By Barbara Falconer Newhall
My mother isn’t here anymore. She died. But like most people who have spent time on this planet, she left behind some stuff. Among them, a timeworn handbag and a small sofa that she liked to call her love seat. The love seat followed my mother from our home town of Birmingham, Michigan, to a retirement village in Phoenix, and from there to California, where it moved into and out of three different assisted living facilities.
Some people preferred to sit across the room from my mother when they visited. But I always wound up on that love seat, alongside her.

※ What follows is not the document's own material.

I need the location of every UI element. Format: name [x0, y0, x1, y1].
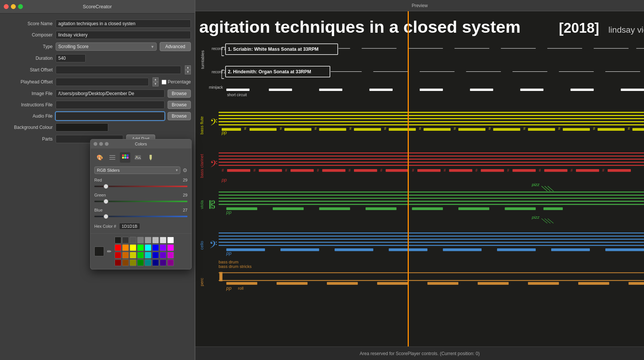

After my mother died, I managed to leave her love seat behind in her last residence, along with my father’s mahogany dresser. My brothers and I had already given away the chair she’d needlepointed with blowsy pink roses.
But, six years later, I still have a closetful of my mother’s things, including that old herringbone and leather purse. She’d used it day in and day out for the last months and years of her life. It was battered and smudged, but she refused to give it up.
My brother had given her that purse, but if he tried to replace it, she’d admire the new one dutifully then stash it in her closet or, more likely, underneath the love seat.
Toward the end, my mother had very little to put into that old tweed purse — some tissue, a single credit card and an otherwise empty wallet — but she’d sling it over the handle of her walker and take it with her wherever she went, to dinner in the assisted living dining room or off to a department store lunch with me. My mother liked that purse.
I thought of adding a photo here of my mother holding court on her famous love seat. But that would miss the point of these picture, which is to record my mother’s absence.
If she’s not here, where is she? Is she anywhere? One of the condolence cards I received after her death was corny as heck, but it brought me to tears. It read, “A mother’s love is forever.”
It’s true. Things come and go. The love seat, the embroidered chair, and the battered purse will wind up in the dump some day. But none of that can alter the fact that, four billion years into the life of planet earth, the woman who owned them loved her baby girl.